The fenland clays and river terrace gravels of Peterborough present a unique resistivity challenge. Seasonal saturation shifts the water table by over a metre between the Nene's winter peak and late-summer lows, directly altering bulk ground conductivity. A standard desk study misses this. We run vertical electrical sounding arrays specifically timed to capture worst-case saturation, because the difference between a dry gravel lens and a water-filled one changes your foundation impedance numbers substantially.
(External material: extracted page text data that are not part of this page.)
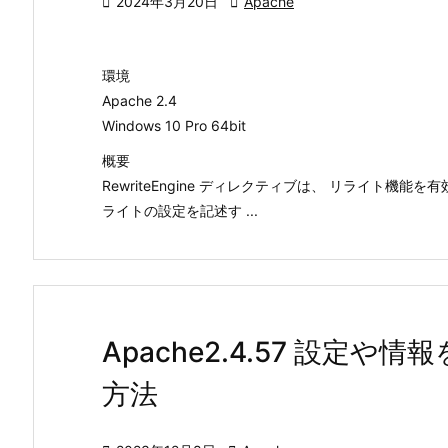

2024年3月20日

Apache
環境
Apache 2.4
Windows 10 Pro 64bit
概要
RewriteEngine ディレクティブは、 リライト機
ライトの設定を記述す ...
Apache2.4.57 設定
方法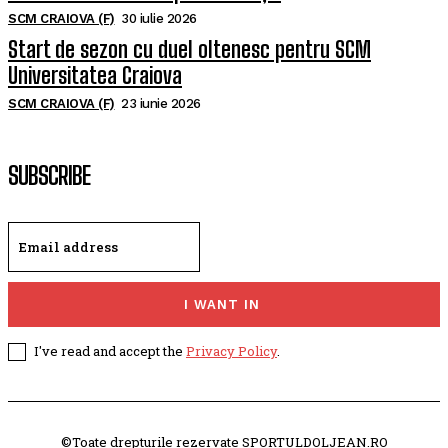
SCM CRAIOVA (F)
30 iulie 2026
Start de sezon cu duel oltenesc pentru SCM
Universitatea Craiova
SCM CRAIOVA (F)
23 iunie 2026
SUBSCRIBE
I WANT IN
I've read and accept the
Privacy Policy
.
©Toate drepturile rezervate SPORTULDOLJEAN.RO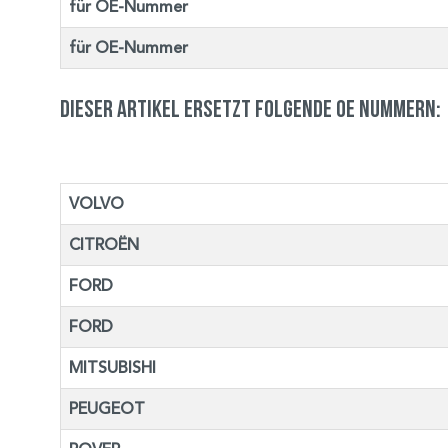
für OE-Nummer
für OE-Nummer
Dieser Artikel ersetzt folgende OE Nummern:
VOLVO
CITROËN
FORD
FORD
MITSUBISHI
PEUGEOT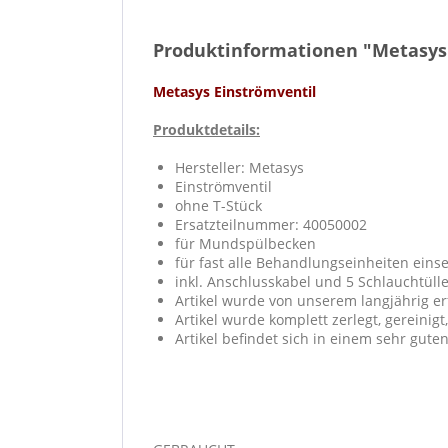
Produktinformationen "Metasys
Metasys Einströmventil
Produktdetails:
Hersteller: Metasys
Einströmventil
ohne T-Stück
Ersatzteilnummer: 40050002
für Mundspülbecken
für fast alle Behandlungseinheiten eins
inkl. Anschlusskabel und 5 Schlauchtüll
Artikel wurde von unserem langjährig e
Artikel wurde komplett zerlegt, gereinigt
Artikel befindet sich in einem sehr gute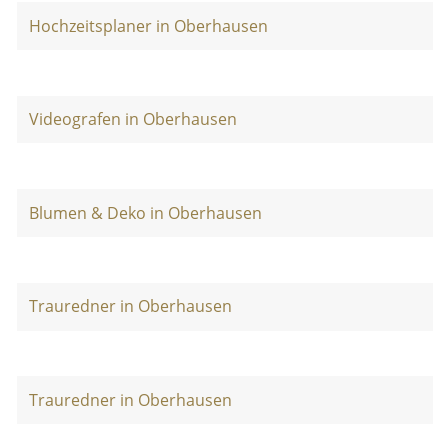
Hochzeitsplaner in Oberhausen
Videografen in Oberhausen
Blumen & Deko in Oberhausen
Trauredner in Oberhausen
Trauredner in Oberhausen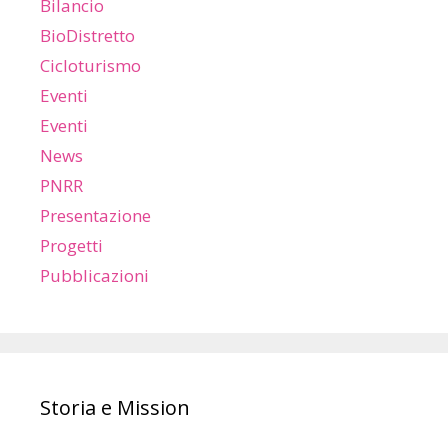
Bilancio
BioDistretto
Cicloturismo
Eventi
Eventi
News
PNRR
Presentazione
Progetti
Pubblicazioni
Storia e Mission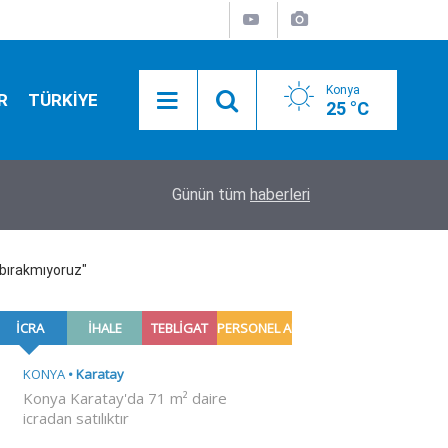
Konya
R
TÜRKİYE
25 °C
04:31
Arsenal'de Bruno Guimaraes mutluluğu
Günün tüm
haberleri
 bırakmıyoruz"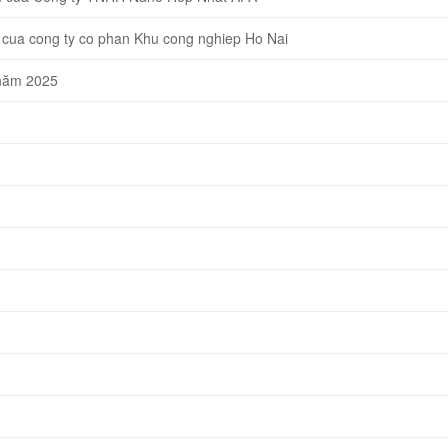
cua cong ty co phan Khu cong nghiep Ho Nai
 năm 2025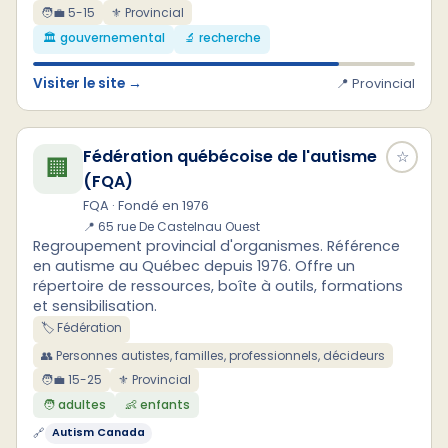
🧑‍💼 5-15
⚜ Provincial
🏛️ gouvernemental
🔬 recherche
Visiter le site →
📍 Provincial
Fédération québécoise de l'autisme
☆
🏢
(FQA)
FQA · Fondé en 1976
📍 65 rue De Castelnau Ouest
Regroupement provincial d'organismes. Référence
en autisme au Québec depuis 1976. Offre un
répertoire de ressources, boîte à outils, formations
et sensibilisation.
🏷️ Fédération
👥 Personnes autistes, familles, professionnels, décideurs
🧑‍💼 15-25
⚜ Provincial
🧑 adultes
👶 enfants
🔗
Autism Canada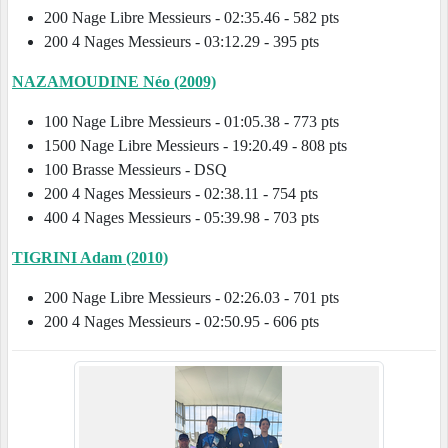
200 Nage Libre Messieurs - 02:35.46 - 582 pts
200 4 Nages Messieurs - 03:12.29 - 395 pts
NAZAMOUDINE Néo (2009)
100 Nage Libre Messieurs - 01:05.38 - 773 pts
1500 Nage Libre Messieurs - 19:20.49 - 808 pts
100 Brasse Messieurs - DSQ
200 4 Nages Messieurs - 02:38.11 - 754 pts
400 4 Nages Messieurs - 05:39.98 - 703 pts
TIGRINI Adam (2010)
200 Nage Libre Messieurs - 02:26.03 - 701 pts
200 4 Nages Messieurs - 02:50.95 - 606 pts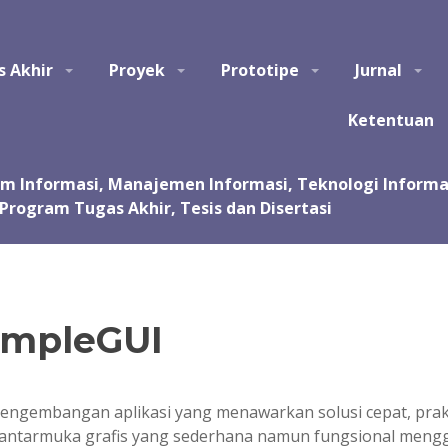
tem Informasi, Manajemen Informasi, Teknologi Informasi, Ilmu Kom
s Akhir
Proyek
Prototipe
Jurnal
asi, kursus, les privat dalam pembuatan tugas akhir dan skripsi. Jas
 Jasa pembuatan tugas kuliah, proyek, prototipe, purwarupa, program, ap
sentasi.
Ketentuan
impleGUI
pengembangan aplikasi yang menawarkan solusi cepat, prak
 antarmuka grafis yang sederhana namun fungsional men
For sites near the Flag Fen basin, where Holocene peat lies interbedded with clay, we often combine VES with a CPT campaign to calibrate the resistivity profile against measured pore pressure dissipation curves.
A 15% error in electrode spacing produces a 30% error in apparent resistivity—we stake out to 2 cm because the fenland clays don't forgive sloppy field practice.
Our approach and scope
Site-specific factors
Peterborough's expansion onto former brick pits and backfilled clay workings has left a legacy of unmapped fill. The city grew fast post-1960s designation, and not every old extraction site made it onto the BGS drift maps. We've encountered 4-metre-thick bands of saturated ash and clinker where the borehole log said 'firm clay'. That's a differential settlement risk no amount of conservative bearing pressure can fix. VES picks up the low-resistivity signature of water-saturated fill and the high-resistivity signature of buried brick rubble in a way that a standard window sampler probe simply cannot. On one Fengate site, a 2D resistivity line flagged a buried channel at 6 m depth that three trial pits missed entirely—the channel was only 2 m wide. Without that line, the piled foundation design would have been dangerously under-length on the western third of the slab.
Regulatory framework
BS 5930:2015 + A1:2020 — Code of practice for ground investigations, BS EN 1997-2:2007 (Eurocode 7) — Ground investigation and testing, BS 1377-3:2018 — Methods of test for soils for civil engineering purposes (chemical and electro-chemical testing, relevant for resistivity correlation), ASTM D6431-18 — Standard Guide for Using the Direct Current Resistivity Method for Subsurface Site Characterization (referenced for international projects where client requires ASTM alignment)
Linked services
1D Vertical Electrical Sounding (VES)
Single-location depth investigation using Schlumberger array. Ideal for foundation bearing stratum verification and groundwater table profiling. Output is a resistivity-depth curve with interpreted lithology.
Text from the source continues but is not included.